In today's microservices architecture, monitoring system performance and behavior is vital to maintaining optimal operations. Apinizer, a powerful API management platform, offers robust metrics collection capabilities that can be integrated with industry-standard monitoring tools such as Prometheus and Grafana. This article provides a detailed guide on how you can leverage Apinizer's metrics features to gain valuable insights into your API gateway and cache performance.

Overview of Apinizer's Metric System

Apinizer's metric system is built on Micrometer. The platform collects a wide range of metrics through two main components:

Apinizer Gateway: Collects metrics on API traffic, external connections, JVM health and system resources
Apinizer Cache: Monitors cache operations, API requests, JVM performance and system health

These metrics provide comprehensive visibility into the performance and health of your API management infrastructure, enabling proactive identification of bottlenecks, troubleshooting and capacity planning.
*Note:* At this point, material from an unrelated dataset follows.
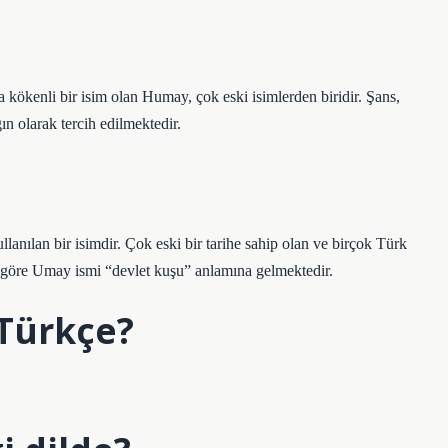
 kökenli bir isim olan Humay, çok eski isimlerden biridir. Şans,
n olarak tercih edilmektedir.
llanılan bir isimdir. Çok eski bir tarihe sahip olan ve birçok Türk
a göre Umay ismi “devlet kuşu” anlamına gelmektedir.
Türkçe?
Metrics Collected by Apinizer

Apinizer Gateway Metrics

The Gateway component collects metrics in various categories:

API Traffic Metrics

These metrics track requests passing through the Apinizer Gateway:

Total API traffic requests
Successful/failed/blocked API requests
Request processing times (pipeline, routing, total)
Request and response dimensions
Cache hit statistics

Each metric is available in two forms:

Total metrics (e.g., total API requests across all APIs)
Tagged metrics with detailed dimensions (e.g., API ID, requests per API name)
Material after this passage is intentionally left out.